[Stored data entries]
· · · · · · ·

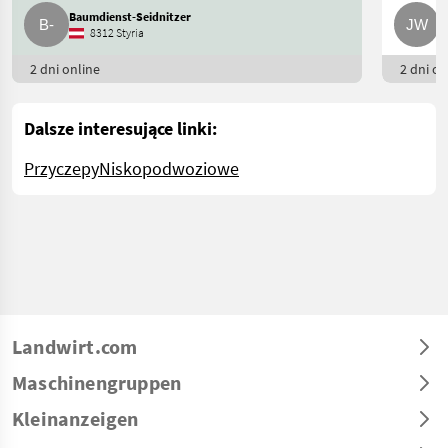
Baumdienst-Seidnitzer
J
8312 Styria
2 dni online
2 dni on
Dalsze interesujące linki:
Przyczepy
Niskopodwoziowe
Landwirt.com
Maschinengruppen
Kleinanzeigen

· · · · · · ·

**DIRECTIONS FOR THIS TASK**.
The answer should hold exactly the lines running from the one with "Landwirt.com" to the final line of the data, both ends counted.

**EXPECTED ANSWER**.
Landwirt.com
Maschinengruppen
Kleinanzeigen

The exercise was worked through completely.